Memoryscapes: Re-imagining Place

December 2017 — September 2018

Bill Girffiths, Head of Programmes at TWAM

Principal and Co-investigators
Jon Swords (Principle Investigator)
Richard Watson (Co-Investigator)
James Charlton (Co-Investigator)
Claire Nally (Co-Investigator)
Kay Rogage (Co-Investigator)
David Kirk (Co-Investigator)

Research Organisations
Northumbria University
Tyne and Wear Archives and Museums
FaulknerBrowns Architects

Funding sources

Dates of funding

Memoryscapes is a project exploring ways to make heritage available in public spaces by creating experiences using immersive technologies. It is funded by the AHRC-EPSRC Immersive Experiences scheme that seeks to generate ideas and partners to take forward to a larger research project. The project team is inter-disciplinary, made up of academics from architecture, computer sciences, English literature and human geography at Northumbria University, together with two partner organisations. The first is Tyne and Wear Archives and Museums, the North East of England’s museum, art gallery and archives service. They manage a collection of nine museums and galleries across Tyne and Wear. Our second partner is FaulknerBrowns Architects, an architectural practice with over fifty years of experience in creating buildings, who are leading Newcastle City Council’s redevelopment of Northumberland Street, the city’s primary shopping area.

Memoryscapes addresses two key challenges faced by the heritage sector. First, with 90% of the UK’s heritage never on display in museums, galleries and archives (Mendoza, 2017), how can organisations make more of their collections accessible? The second, and related challenge, is how to re-contextualise heritage into places from which it gained meaning and in so doing, make it more accessible. To do this we are exploring ways for participants to add their own stories, histories and media to memoryscapes. We hope by addressing these problems using immersive technologies we will be able to enhance public spaces and people’s experience of them.

If you are unfamiliar with immersive technologies, they include virtual and augmented reality software and hardware, but also projections which transform surfaces, haptic technologies and even artificial olfactory representations.

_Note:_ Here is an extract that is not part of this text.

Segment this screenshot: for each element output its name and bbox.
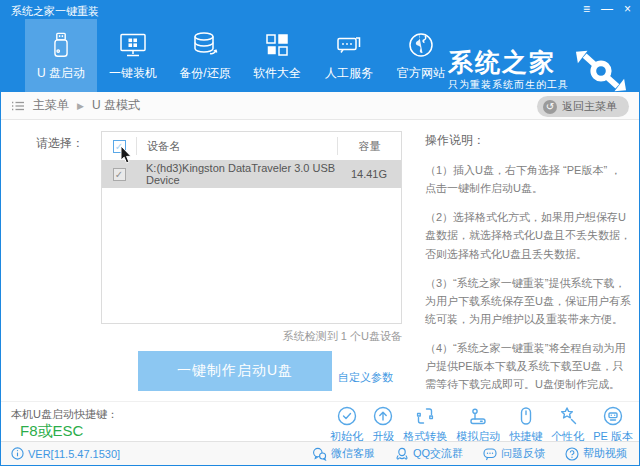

As we write, we are halfway through the nine month project. In the first phase of the research we undertook interviews and desk-based study to gain an overview of the opportunities and challenges facing practitioners in heritage, ‘place-making’ and immersive technology sectors. The second phase builds on these insights through a series of workshops. The first drew together people from these three sectors to foster conversations and identify overlaps between opportunities and challenges between sectors.

A key insight from the first phase is that while immersive technologies provide exciting avenues to enhance heritage experiences, using them presents its own challenges for heritage organisations. During interviews, heritage professionals reflected on the issues they faced in doing more with less funding, let alone the problems of engaging with rapidly changing technologies to enhance their practice and offer to the public. One solution is to handover to technology and web-platform companies the responsibility for enhancing museum work and widening access to heritage. There is a series of dangers here, however. The first is that some technology companies fall foul of ‘solutionism’. Too often a solution is found first, and a problem it fixes found later. This is a kind of instrumental rationality which dominates technology-led solutions and recasts “all complex social situations either as neatly defined problems with definite, computable solutions or as transparent and self-evident processes that can be easily optimized if only the right algorithms are in place” (Morozov, 2013: 24). Second, the UK heritage sector is renowned for its commitment to increasing access and diversifying audiences. Passing responsibility to private companies may present problems here given the issues around data ownership, consent and privacy, and poor diversity practices.

The second series of workshops have been about generating ideas for immersive memoryscapes that could bring heritage out of museums, galleries and archives, into public spaces. The first phase of the project allowed us to develop a potential methodology for the development of immersive memoryscapes that places an understanding of heritage, narrative and audiences at its core. We developed an ideation workshop using TWAM’s ‘Boxes of Delight’ where teams of participants are challenged to develop potential immersive experiences through the selection of random audience personas and elements of the built environment.


So far these workshops have generated amazing ideas ranging from holographic selfie opportunities which dress the taker in Victorian school uniforms to interactive trampolines which transport you through time.


The next phase of the project will collate ideas and work with immersive technology companies and our partners to develop pathways to create memoryscapes and proposals for further funding.